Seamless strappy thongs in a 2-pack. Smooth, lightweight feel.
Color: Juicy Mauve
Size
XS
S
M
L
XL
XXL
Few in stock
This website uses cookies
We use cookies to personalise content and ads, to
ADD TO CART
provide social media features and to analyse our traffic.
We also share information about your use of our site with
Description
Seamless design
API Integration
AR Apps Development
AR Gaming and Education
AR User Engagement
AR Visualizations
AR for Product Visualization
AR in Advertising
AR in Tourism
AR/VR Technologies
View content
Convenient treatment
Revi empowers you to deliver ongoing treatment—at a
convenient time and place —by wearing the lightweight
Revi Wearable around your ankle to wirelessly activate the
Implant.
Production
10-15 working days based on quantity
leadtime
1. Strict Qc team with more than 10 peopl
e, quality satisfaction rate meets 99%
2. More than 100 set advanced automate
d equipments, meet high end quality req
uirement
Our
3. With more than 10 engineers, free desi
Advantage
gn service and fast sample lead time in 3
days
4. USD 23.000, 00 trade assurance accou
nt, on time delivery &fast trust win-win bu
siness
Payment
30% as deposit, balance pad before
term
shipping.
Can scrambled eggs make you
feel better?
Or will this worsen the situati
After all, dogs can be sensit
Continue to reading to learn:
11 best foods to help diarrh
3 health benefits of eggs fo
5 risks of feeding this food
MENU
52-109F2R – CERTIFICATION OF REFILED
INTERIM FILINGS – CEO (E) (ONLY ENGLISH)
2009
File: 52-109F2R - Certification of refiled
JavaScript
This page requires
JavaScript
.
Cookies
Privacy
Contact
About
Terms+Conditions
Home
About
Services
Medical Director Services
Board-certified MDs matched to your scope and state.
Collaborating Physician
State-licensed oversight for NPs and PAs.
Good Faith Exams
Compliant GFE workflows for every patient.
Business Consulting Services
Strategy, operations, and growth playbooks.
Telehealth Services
::::::
= YOUR GOAL =
This exercise requires the entries above to be restated exactly.

= SOLUTION =
Seamless strappy thongs in a 2-pack. Smooth, lightweight feel.
Color: Juicy Mauve
Size
XS
S
M
L
XL
XXL
Few in stock
This website uses cookies
We use cookies to personalise content and ads, to
ADD TO CART
provide social media features and to analyse our traffic.
We also share information about your use of our site with
Description
Seamless design
API Integration
AR Apps Development
AR Gaming and Education
AR User Engagement
AR Visualizations
AR for Product Visualization
AR in Advertising
AR in Tourism
AR/VR Technologies
View content
Convenient treatment
Revi empowers you to deliver ongoing treatment—at a
convenient time and place —by wearing the lightweight
Revi Wearable around your ankle to wirelessly activate the
Implant.
Production
10-15 working days based on quantity
leadtime
1. Strict Qc team with more than 10 peopl
e, quality satisfaction rate meets 99%
2. More than 100 set advanced automate
d equipments, meet high end quality req
uirement
Our
3. With more than 10 engineers, free desi
Advantage
gn service and fast sample lead time in 3
days
4. USD 23.000, 00 trade assurance accou
nt, on time delivery &fast trust win-win bu
siness
Payment
30% as deposit, balance pad before
term
shipping.
Can scrambled eggs make you
feel better?
Or will this worsen the situati
After all, dogs can be sensit
Continue to reading to learn:
11 best foods to help diarrh
3 health benefits of eggs fo
5 risks of feeding this food
MENU
52-109F2R – CERTIFICATION OF REFILED
INTERIM FILINGS – CEO (E) (ONLY ENGLISH)
2009
File: 52-109F2R - Certification of refiled
JavaScript
This page requires
JavaScript
.
Cookies
Privacy
Contact
About
Terms+Conditions
Home
About
Services
Medical Director Services
Board-certified MDs matched to your scope and state.
Collaborating Physician
State-licensed oversight for NPs and PAs.
Good Faith Exams
Compliant GFE workflows for every patient.
Business Consulting Services
Strategy, operations, and growth playbooks.
Telehealth Services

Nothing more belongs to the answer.